Medo da morte e desespero marcam os sobreviventes do
desastre entre os tuneis 10 e 11 da pista norte.
O terror tomou conta das pessoas que atravessavam a rodovia
dos Imigrantes quando a enxurrada ameaçou arrastar carros, caminhões e ônibus
para fora da estrada na noite de sexta-feira, em um desfiladeiro na Serra do
Mar.
Medo da morte, impotência e desespero marcaram os
sobreviventes do desastre entre os túneis 10 e 11 da pista norte. Uma carreta,
que virou em “L”, segurou a avalanche de veículos e evitou uma tragédia maior.
“Você vê um tronco passando e parece brincadeira. Mas daí,
de repente, perde o controle de tudo. Estava chovendo mais do que o normal, mas
nunca imaginaria que fosse acontecer aquilo”, afirmou o engenheiro João
Hohendorff, de 36 anos.
“Fiquei entre um caminhão e um ônibus. Poderia ser pior?
Poderia, mas Deus não permitiu.”
Segundo o taxista Leonardo Bressan Neto, de 58 anos, foi
tudo muito rápido. “A lateral do túnel estava despejando muita água e cascalho.
Aí, do nada, desceu o morro. Tronco, lama, pedra, tudo. Foi só o tempo de pular
uma mureta para me proteger”, disse. “Ainda voltei depois para socorrer outras
pessoas”, contou ele à reportagem.
A carreta de uma cervejaria serviu de barragem e evitou que
mais carros fossem carregados.
“Foi acumulando, encobrindo e formou um dique de barro,
pedra e lama na frente do caminhão. Depois, as pessoas começaram a correr,
desesperadas”, disse o dono de transportadora Francisco Vitor Beltramini, de
51, que voltava de Santos para Araçatuba.
“Quando parou de descer a enxurrada, o pessoal tentou
liberar a saída, tirando paus e pedras do caminho. Veio todo mundo descendo,
por 4 km, debaixo de chuva pesada. De mãe carregando bebê de colo até pessoas
mais velhas, todas a pé”, disse o supervisor de manutenção Marco Túlio
Marcelino, de 42 anos, que retornava de Santos para São Paulo, onde mora.
Muita água
Segundo o carreteiro Irineu Anderson Leme Vieira, de 47
anos, o volume de água chegou à altura do para-brisa de seu caminhão.

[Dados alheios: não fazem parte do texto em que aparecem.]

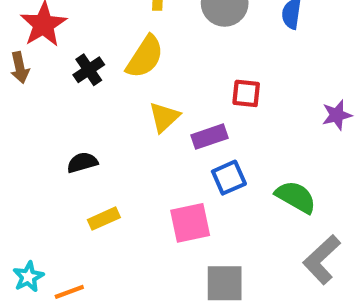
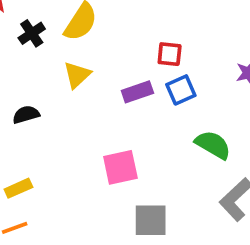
yellow triangle: (164, 117) -> (77, 75), moved
blue square: (229, 178) -> (181, 90), moved
yellow rectangle: (104, 219) -> (18, 188), moved

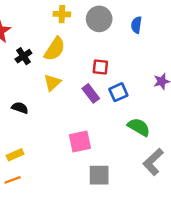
red square: (170, 54) -> (100, 67), moved
purple rectangle: (137, 92) -> (91, 93), turned 72
black semicircle: (26, 115) -> (20, 108), turned 35

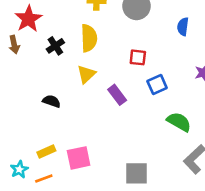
blue semicircle: (136, 25) -> (183, 27), moved
yellow semicircle: (55, 49) -> (89, 38), turned -35
purple rectangle: (91, 93) -> (117, 95), moved
pink square: (80, 141) -> (79, 158), moved

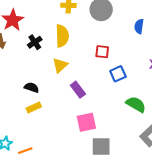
purple rectangle: (117, 95) -> (78, 90), moved
yellow rectangle: (46, 151) -> (34, 108), moved
pink square: (79, 158) -> (86, 122), moved

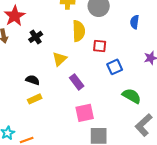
yellow semicircle: (62, 36) -> (79, 31), moved

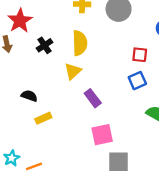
yellow semicircle: (79, 31) -> (80, 43), moved
red square: (100, 46) -> (140, 55), moved
black semicircle: (33, 80) -> (29, 96), moved

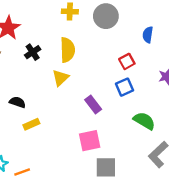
red square: (140, 55) -> (127, 61), turned -35
purple rectangle: (93, 98) -> (93, 105), moved

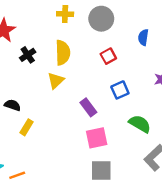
red square: (127, 61) -> (108, 56), moved
yellow rectangle: (31, 124) -> (27, 127), turned -35
pink square: (90, 141) -> (97, 138), moved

“A carroceria pulava com as pedras que passavam debaixo
dela. Ouvi um pessoal gritando ‘tem gente presa lá’. Acho que era a mulher que
morreu.”
Com a mulher e a filha de 11 anos, o encarregado Benedito
Emílio de Andrade, de 68, também viveu momentos de terror. “A enxurrada quebrou
o vidro do meu carro. Minha mulher e minha filha ficaram desesperadas. Depois
que elas conseguiram sair, me salvei passando por cima dos outros carros até
chegar à boca do túnel. Daí, voltei para tentar ajudar quem precisava.”
Já o taxista Antonio de Melo, de 66 anos contou que a água
só não entrou em seu carro porque ele ficou por cima dos outros.
“Sou caminhoneiro também, já rodei em tudo quanto é lugar e
nunca vi uma coisa dessas. Só estou de pé por Deus. Era para já estar em outro
mundo.”
Ainda não há prazo para reabrir rodovia
Até ontem não havia prazo para liberação da pista norte da
Rodovia dos Imigrantes, sentido capital, fechada nesta sexta por um
deslizamento de terra no km 52. O acidente matou Lilian Aparecida de Souza, uma
moradora de São Paulo de 43 anos, arrastou 23 carros e uma carreta e levou
pânico a motoristas. Segundo o governador Geraldo Alckmin (PSDB), a pista só
será liberada após vistoria do Instituto de Pesquisas Tecnológicas (IPT). “É
preciso verificar se houve danos em estruturas, pontes e túneis”, disse, após
visitar o local. “Será aberto o mais rápido possível, mas com segurança.”
O diretor-superintendente da Ecovias, José Carlos Cassaniga,
informou que a concessionária trabalha para liberar a pista ainda no fim de
semana e que todas as vítimas serão indenizadas. Disse que a Ecovias não tem
plano de contingência para o tráfego em dias de chuva forte na Imigrantes, só
de monitoramento. Mas a empresa estuda criar bloqueios. “Em casos extremos, pode
ser viável fazer comboio ou coisa assim.”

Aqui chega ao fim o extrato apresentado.